No matter what he does, Tunney hinted strongly he would not support Lightfoot’s bid for a second term.
He was prepared to endorse his longtime friend and political ally, U.S. Rep. Mike Quigley, D-Ill., before Quigley opted not to run. Quigley joined former U.S. Education Secretary Arne Duncan in taking a pass on what polls showed was a winnable race.
Tunney also warned that North lakefront voters who propelled Lightfoot to a first-place finish in the first round of voting in 2019 have soured on the mayor and are “searching for an alternative.”
“It’s safety No. 1. She got good marks for the COVID. But some of the school policies and her friction with [the Chicago Teachers Union] and having kids in school really hurt her in the North lakefront wards,” Tunney said.
“A number of our young parents really want to be in public schools. We spent a lot of time on improving neighborhood public high schools — Lake View and Amundsen — to give more choices for our parents. But we’ve seen the enrollment declines. ... We’ve got to get them back into our public schools. We’ve got to get them in our high schools. Not just the selective enrollment [schools] but our neighborhood high schools. … Those are the people that any mayor has got to keep in the city.”
Tunney is the third member of Lightfoot’s leadership team to signal a break with the mayor that could undermine her re-election bid. The others are Workforce Development Committee Chair Susan Sadlowski Garza (10th) and Aviation Committee Chair Matt O’Shea (19th).
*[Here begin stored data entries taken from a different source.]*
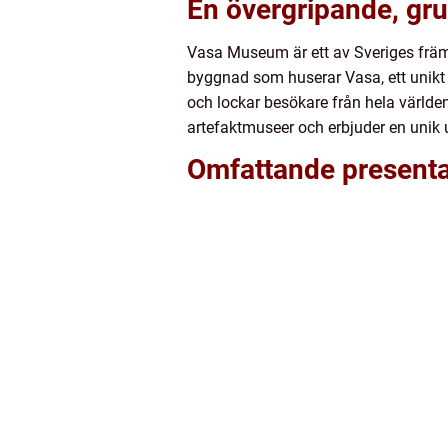
En övergripande, gr
Vasa Museum är ett av Sveriges främ
byggnad som huserar Vasa, ett unikt 
och lockar besökare från hela världe
artefaktmuseer och erbjuder en unik u
Omfattande present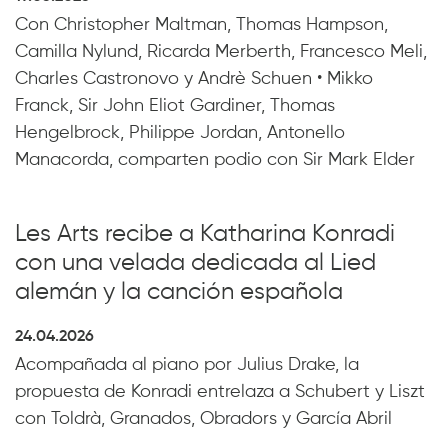
Con Christopher Maltman, Thomas Hampson,
Camilla Nylund, Ricarda Merberth, Francesco Meli,
Charles Castronovo y Andrè Schuen • Mikko
Franck, Sir John Eliot Gardiner, Thomas
Hengelbrock, Philippe Jordan, Antonello
Manacorda, comparten podio con Sir Mark Elder
Les Arts recibe a Katharina Konradi
con una velada dedicada al Lied
alemán y la canción española
24.04.2026
Acompañada al piano por Julius Drake, la
propuesta de Konradi entrelaza a Schubert y Liszt
con Toldrà, Granados, Obradors y García Abril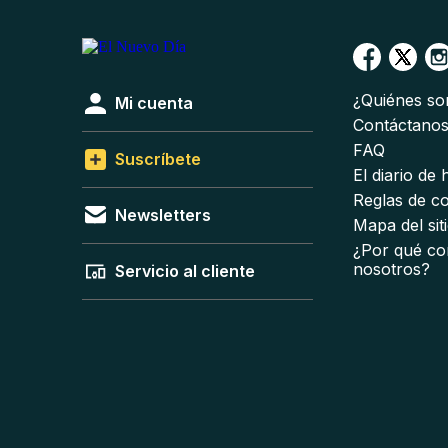
¿Quiénes s
Mi cuenta
Contáctano
FAQ
Suscríbete
El diario de
Reglas de c
Newsletters
Mapa del sit
¿Por qué co
nosotros?
Servicio al cliente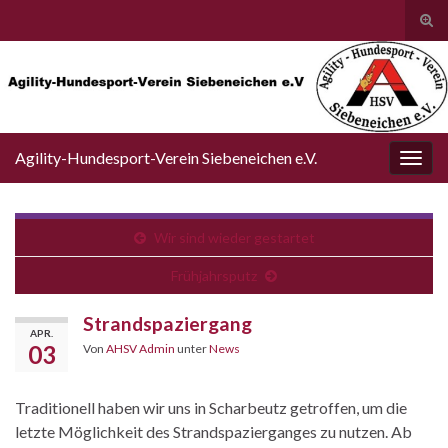
Suc
ums
Search for:
Agility-Hundesport-Verein Siebeneichen e.V.
Navi
umsc
Wir sind wieder gestartet
Frühjahrsputz
Strandspaziergang
APR.
03
Von
AHSV Admin
unter
News
Traditionell haben wir uns in Scharbeutz getroffen, um die
letzte Möglichkeit des Strandspazierganges zu nutzen. Ab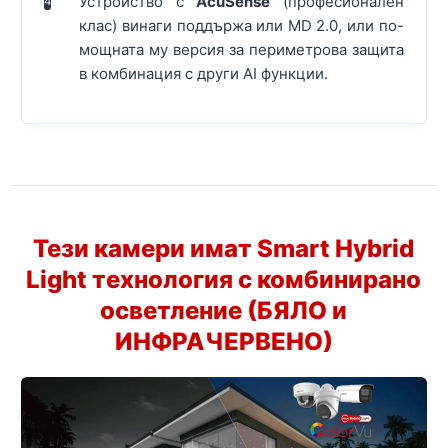
Устройство с
AcuSense
(професионален
4
клас) винаги поддържа или MD 2.0, или по-
мощната му версия за периметрова защита
в комбинация с други AI функции.
Тези камери имат
Smart Hybrid
Light технология
с комбинирано
осветление (БЯЛО и
ИНФРАЧЕРВЕНО)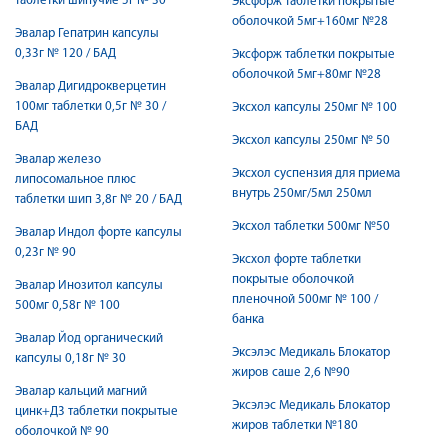
таблетки шипучие 5г № 30
Эксфорж таблетки покрытые
оболочкой 5мг+160мг №28
Эвалар Гепатрин капсулы
0,33г № 120 / БАД
Эксфорж таблетки покрытые
оболочкой 5мг+80мг №28
Эвалар Дигидрокверцетин
100мг таблетки 0,5г № 30 /
Эксхол капсулы 250мг № 100
БАД
Эксхол капсулы 250мг № 50
Эвалар железо
Эксхол суспензия для приема
липосомальное плюс
внутрь 250мг/5мл 250мл
таблетки шип 3,8г № 20 / БАД
Эксхол таблетки 500мг №50
Эвалар Индол форте капсулы
0,23г № 90
Эксхол форте таблетки
покрытые оболочкой
Эвалар Инозитол капсулы
пленочной 500мг № 100 /
500мг 0,58г № 100
банка
Эвалар Йод органический
Эксэлэс Медикаль Блокатор
капсулы 0,18г № 30
жиров саше 2,6 №90
Эвалар кальций магний
Эксэлэс Медикаль Блокатор
цинк+Д3 таблетки покрытые
жиров таблетки №180
оболочкой № 90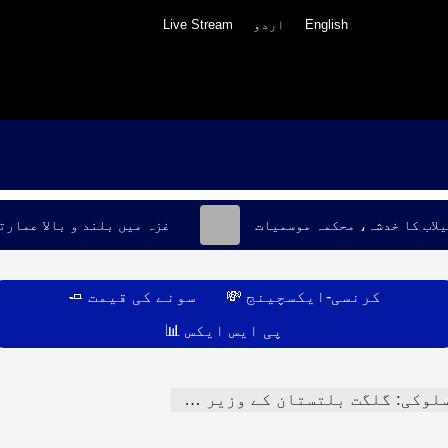
English
اردو
Live Stream
یلاب کا خدشہ، محکمہ موسمیات
غزہ میں بلند و بالا عمارت
کرنسی-ایکسچینج 💸
سونے کی قیمت 🧈
پی ایس ایکس 📊
کنالوجی
رتی
بلتستان کے وزیر خزانہ سخت تنقید کی زد میں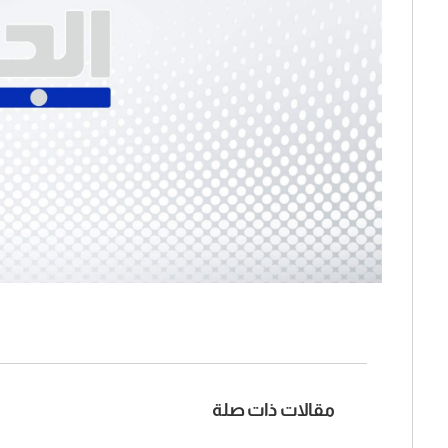
مقالات ذات صلة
The council exodus includes another member of that team, George Cardenas (12th), Lightfoot’s deputy floor leader, who will leave after winning a seat on the Cook County Board of Review.
Also departing the council:
• Michele Smith (43rd), who will resign effective Aug. 12.
• James Cappleman (46th), Harry Osterman (48th) and Carrie Austin (34th) have said they are not seeking reelection.
• Roderick Sawyer (6th) and Ray Lopez (15th) are giving up their seats to run for mayor.
Three other current city council members tried for other jobs, but failed: Chris Taliaferro (29th) and Howard Brookins (21st) ran for judge, and Gilbert Villegas (36th) lost a primary bid for the U.S. House.